Follow-up care plays a major role in alcohol addiction. During a weaning cure, it is often easy for the person affected, especially at the end, not to be overwhelmed by the addiction, because there is a distance from everyday life and enough distractions. If he goes back to his usual environment, there is a great risk that a relapse will occur, which is why follow-up care with a large care and support factor is of the utmost importance.
Relatives who are informed about the disease are a good support. Then unpleasant moments in which alcohol is involved can be avoided. As difficult as it may sound, the person affected should speak openly about the disease and not be ashamed of possible thoughts of renewed consumption.
Just as important as the social environment is a doctor who is trusted. He should be contacted immediately if there is any indication of a relapse. Open meetings for addicts and the "healed" can also be a stable accompaniment during aftercare, because the person affected does not only have one place where he can share his thoughts. He also comes into contact with people who are only at the beginning of the treatment path and he automatically takes on a role model function for these people, which in turn has a motivating effect on him.

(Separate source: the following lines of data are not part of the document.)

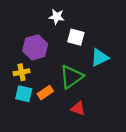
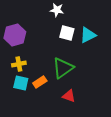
white star: (57, 17) -> (57, 10), moved
purple hexagon: (35, 47) -> (15, 35), moved
cyan triangle: (100, 58) -> (88, 35), moved

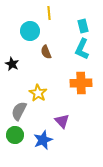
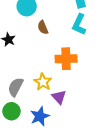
orange cross: (81, 83) -> (66, 59), moved
yellow star: (38, 93) -> (43, 82), moved

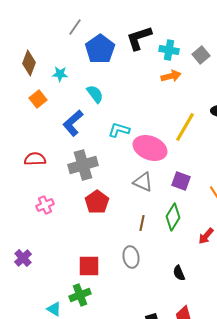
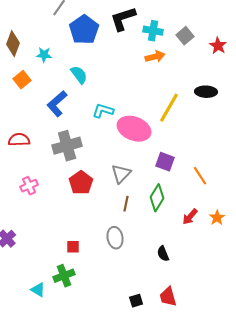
gray triangle: (143, 182) -> (121, 174), moved, turned 50
red square: (89, 266) -> (73, 247), size x0.6

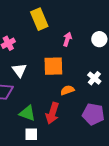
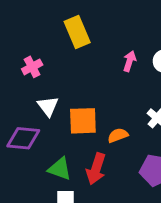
pink arrow: (67, 39) -> (130, 61), moved
orange square: (53, 66) -> (83, 121), moved

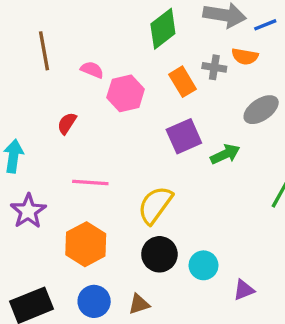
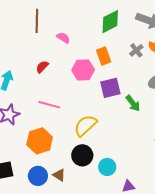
gray cross: (214, 67) -> (136, 50), turned 32
orange rectangle: (182, 82) -> (104, 56), moved
pink hexagon: (126, 93) -> (83, 70), moved
green arrow: (225, 154) -> (133, 103), turned 66
brown triangle: (139, 304) -> (59, 175), moved, turned 40

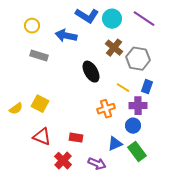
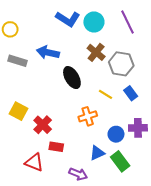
purple line: (144, 19) -> (128, 22), turned 30
blue arrow: (66, 36) -> (48, 52), moved
blue rectangle: (147, 87) -> (131, 93), turned -56
purple cross: (138, 106) -> (138, 128), moved
red triangle: (42, 137) -> (34, 162), moved
red cross: (63, 161) -> (43, 125), moved

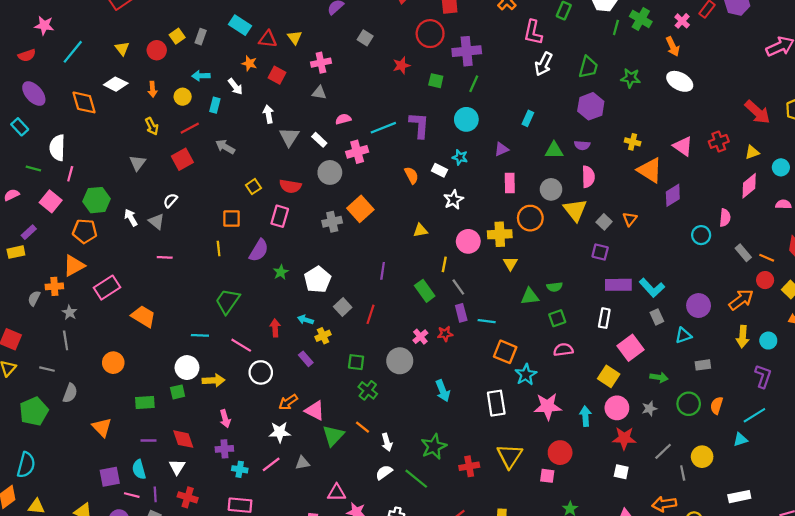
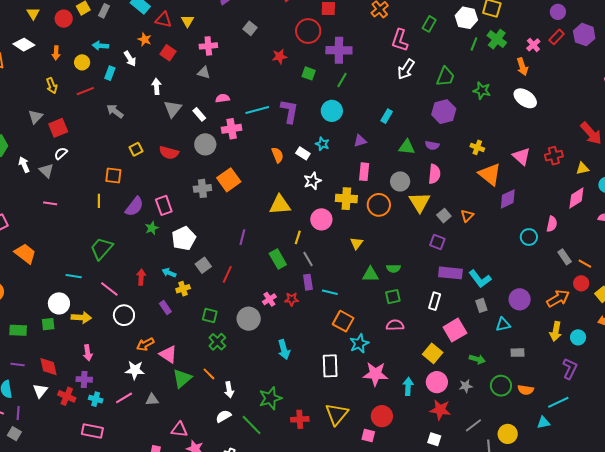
red square: (182, 159) -> (58, 128), moved
pink rectangle: (280, 216) -> (164, 205), moved, turned -42
yellow triangle: (420, 230) -> (280, 205), size x1.6
yellow cross: (500, 234) -> (346, 199), moved
orange semicircle: (717, 405) -> (526, 390), turned -105
red cross: (188, 497) -> (67, 396), moved

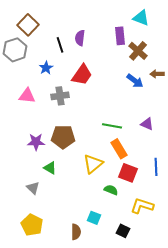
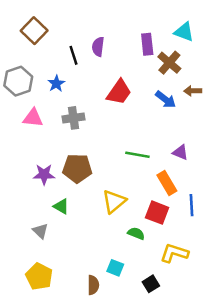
cyan triangle: (141, 18) -> (184, 32), moved
gray hexagon: (15, 50) -> (18, 81), moved
red trapezoid: (82, 75) -> (119, 92), moved
orange rectangle: (119, 149) -> (167, 183), moved
black square: (123, 231) -> (151, 284), turned 32

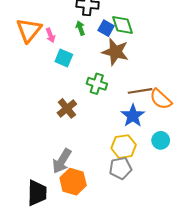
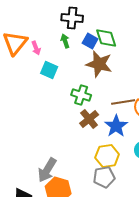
brown cross: (67, 108) -> (89, 119), moved

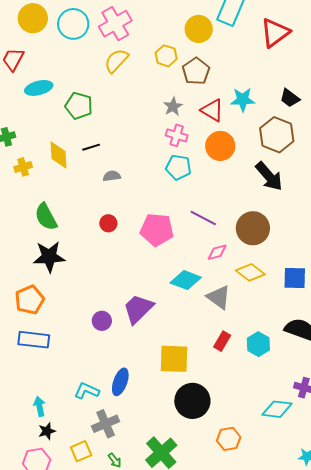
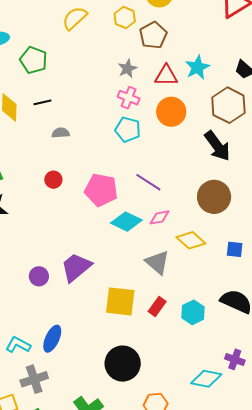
cyan star: (243, 100) -> (197, 67), turned -30
red triangle: (212, 110) -> (166, 76), turned -35
brown circle: (253, 228) -> (214, 197), moved
blue square: (295, 278) -> (235, 249), size x0.7
cyan diamond: (186, 280) -> (126, 222), moved
yellow square: (174, 359) -> (120, 301), moved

The first and most important action comes from the person concerned. He should understand that his life has to change radically in order to defeat alcohol addiction. If addicts themselves believe they need to stop drinking, they very often cannot do it on their own.
In many cases, the addiction is far too strong. It is better to turn to other people. This can be a support group close to where you live. It also makes sense to let good friends or close family members know about the plan. In this case, alcoholics can clearly say: "I want to stop drinking and I need support!" This is the first step in overcoming addiction.
From this point on, alcohol must absolutely no longer play a role. Serious alcohol addicts, however, have to expect to seek professional help. This is possible, for example, in a special addiction clinic, in which the patient is admitted, treated and monitored for a certain period of time and then advised. After this stay, joining a self-help group can in turn lead to completely turning away from alcohol forever. And if those affected show weakness, they should definitely not give up immediately.